Return only the lines of the data below from the line with "Оборудование и ПО" up to and including the line with "Mnohé karibské, africké", exactly as written, with the pictures omitted.

SUPPLIED ENTRIES START

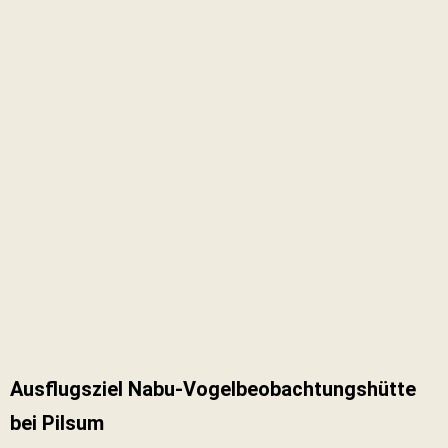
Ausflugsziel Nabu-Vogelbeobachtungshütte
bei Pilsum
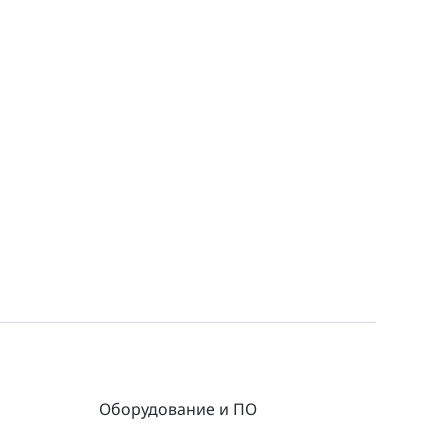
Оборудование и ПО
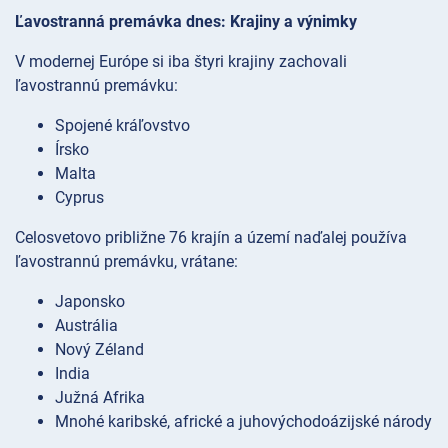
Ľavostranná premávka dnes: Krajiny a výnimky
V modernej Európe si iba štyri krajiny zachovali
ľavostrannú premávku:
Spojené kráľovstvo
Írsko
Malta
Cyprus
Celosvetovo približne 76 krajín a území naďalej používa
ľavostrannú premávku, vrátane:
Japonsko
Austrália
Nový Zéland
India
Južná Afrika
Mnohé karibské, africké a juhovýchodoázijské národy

SUPPLIED ENTRIES END
SUPPLIED ENTRIES START

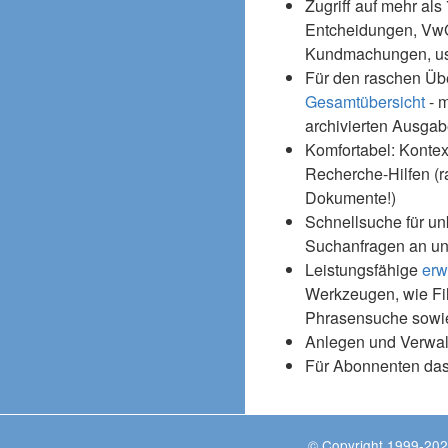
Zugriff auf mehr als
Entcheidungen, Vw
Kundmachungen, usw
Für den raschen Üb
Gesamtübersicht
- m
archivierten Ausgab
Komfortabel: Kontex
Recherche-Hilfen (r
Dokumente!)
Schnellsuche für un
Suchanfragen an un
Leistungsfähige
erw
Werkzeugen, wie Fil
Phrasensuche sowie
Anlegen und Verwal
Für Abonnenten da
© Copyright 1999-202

SUPPLIED ENTRIES END
SUPPLIED ENTRIES START

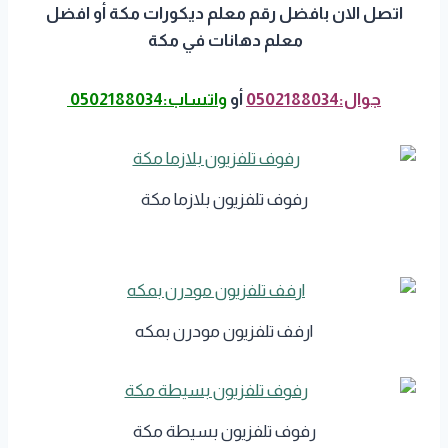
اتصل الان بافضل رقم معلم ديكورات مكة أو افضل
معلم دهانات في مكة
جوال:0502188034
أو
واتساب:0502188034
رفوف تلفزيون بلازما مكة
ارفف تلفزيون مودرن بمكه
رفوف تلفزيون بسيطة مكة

SUPPLIED ENTRIES END

ANSWER AREA =>
Оборудование и ПО
Ľavostranná premávka dnes: Krajiny a výnimky
V modernej Európe si iba štyri krajiny zachovali
ľavostrannú premávku:
Spojené kráľovstvo
Írsko
Malta
Cyprus
Celosvetovo približne 76 krajín a území naďalej používa
ľavostrannú premávku, vrátane:
Japonsko
Austrália
Nový Zéland
India
Južná Afrika
Mnohé karibské, africké a juhovýchodoázijské národy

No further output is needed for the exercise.